> [What to produce]: Here are some records; copy every line that holds the word "можно".

> [Records from a dataset]:

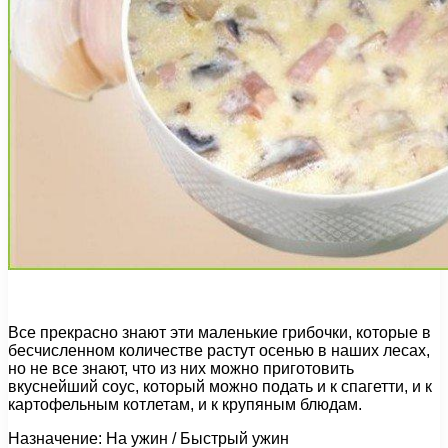
Все прекрасно знают эти маленькие грибочки, которые в
бесчисленном количестве растут осенью в наших лесах,
но не все знают, что из них можно приготовить
вкуснейший соус, который можно подать и к спагетти, и к
картофельным котлетам, и к крупяным блюдам.
Назначение: На ужин / Быстрый ужин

> [Reply to the exercise]:
но не все знают, что из них можно приготовить
вкуснейший соус, который можно подать и к спагетти, и к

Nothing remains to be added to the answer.